** Opening Records for this task block **
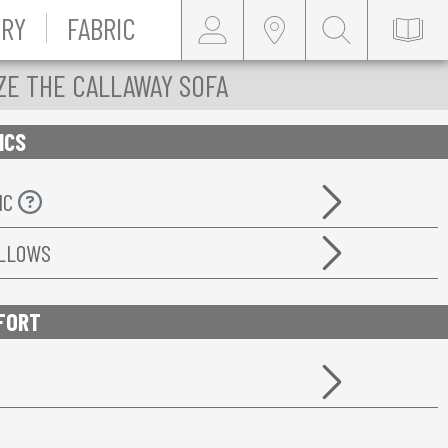
RY
FABRIC
ZE THE CALLAWAY SOFA
ICS
IC
ILLOWS
FORT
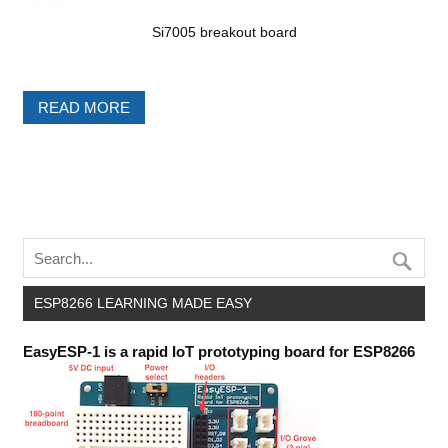
Si7005 breakout board
READ MORE
ESP8266 LEARNING MADE EASY
EasyESP-1 is a rapid IoT prototyping board for ESP8266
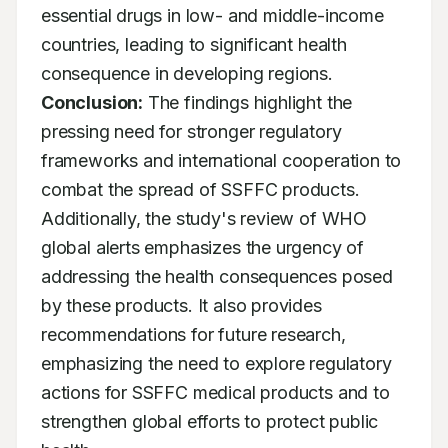
essential drugs in low- and middle-income 
countries, leading to significant health 
consequence in developing regions. 
Conclusion:
 The findings highlight the 
pressing need for stronger regulatory 
frameworks and international cooperation to 
combat the spread of SSFFC products. 
Additionally, the study's review of WHO 
global alerts emphasizes the urgency of 
addressing the health consequences posed 
by these products. It also provides 
recommendations for future research, 
emphasizing the need to explore regulatory 
actions for SSFFC medical products and to 
strengthen global efforts to protect public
** Closing Records for this task block **
Brief:
Would you reproduce, exactly and with nothing added, every line from the beginning of the entries above through the line that contains "Additionally, the study's review of WHO", both included, leaving out the pictures?

Written reply:
RY
FABRIC
ZE THE CALLAWAY SOFA
ICS
IC
ILLOWS
FORT
Si7005 breakout board
READ MORE
ESP8266 LEARNING MADE EASY
EasyESP-1 is a rapid IoT prototyping board for ESP8266
essential drugs in low- and middle-income 
countries, leading to significant health 
consequence in developing regions. 
Conclusion:
 The findings highlight the 
pressing need for stronger regulatory 
frameworks and international cooperation to 
combat the spread of SSFFC products. 
Additionally, the study's review of WHO 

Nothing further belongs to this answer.